→ **PROMPT**: If a record below holds a picture, drop the picture and restate everything else word for word.

[[ RECORD SET, beginning ]]

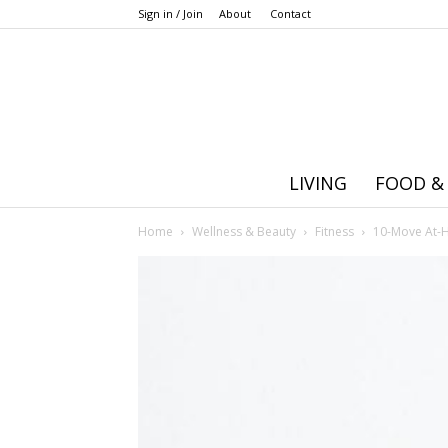
Sign in / Join
About
Contact
LIVING
FOOD &
Home
Wellness & Beauty
Fitness
10-Move At-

[[ RECORD SET, end ]]

→ **ANSWER TO THE PROBLEM**:
Sign in / Join
About
Contact
LIVING
FOOD &
Home
Wellness & Beauty
Fitness
10-Move At-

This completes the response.